The problem:
Within the records below is a range that opens at the line with "Kas olete huvitatud PERI abist teie" and closes at the line with "peri@peri.ee". Return that range word for word, both ends included, and only that range.

Data supplied Start Marker

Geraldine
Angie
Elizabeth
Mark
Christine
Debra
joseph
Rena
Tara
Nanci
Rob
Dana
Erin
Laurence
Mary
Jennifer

Data supplied End Marker
Data supplied Start Marker

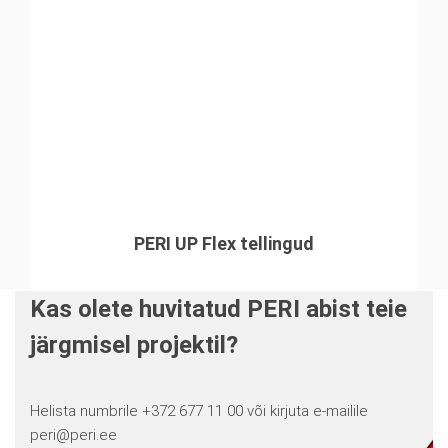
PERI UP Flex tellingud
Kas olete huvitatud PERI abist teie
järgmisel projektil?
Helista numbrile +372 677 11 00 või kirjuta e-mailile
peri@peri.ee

Data supplied End Marker
Data supplied Start Marker

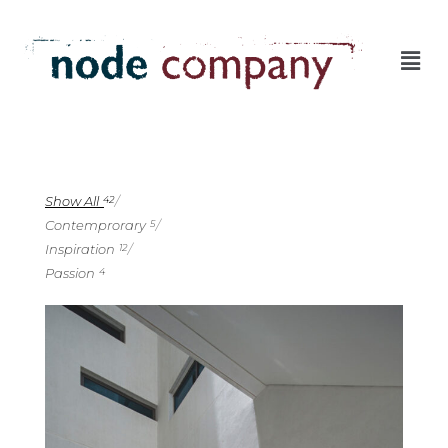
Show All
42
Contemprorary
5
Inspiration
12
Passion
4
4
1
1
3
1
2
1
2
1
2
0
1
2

Data supplied End Marker

Result of this exercise:
Kas olete huvitatud PERI abist teie
järgmisel projektil?
Helista numbrile +372 677 11 00 või kirjuta e-mailile
peri@peri.ee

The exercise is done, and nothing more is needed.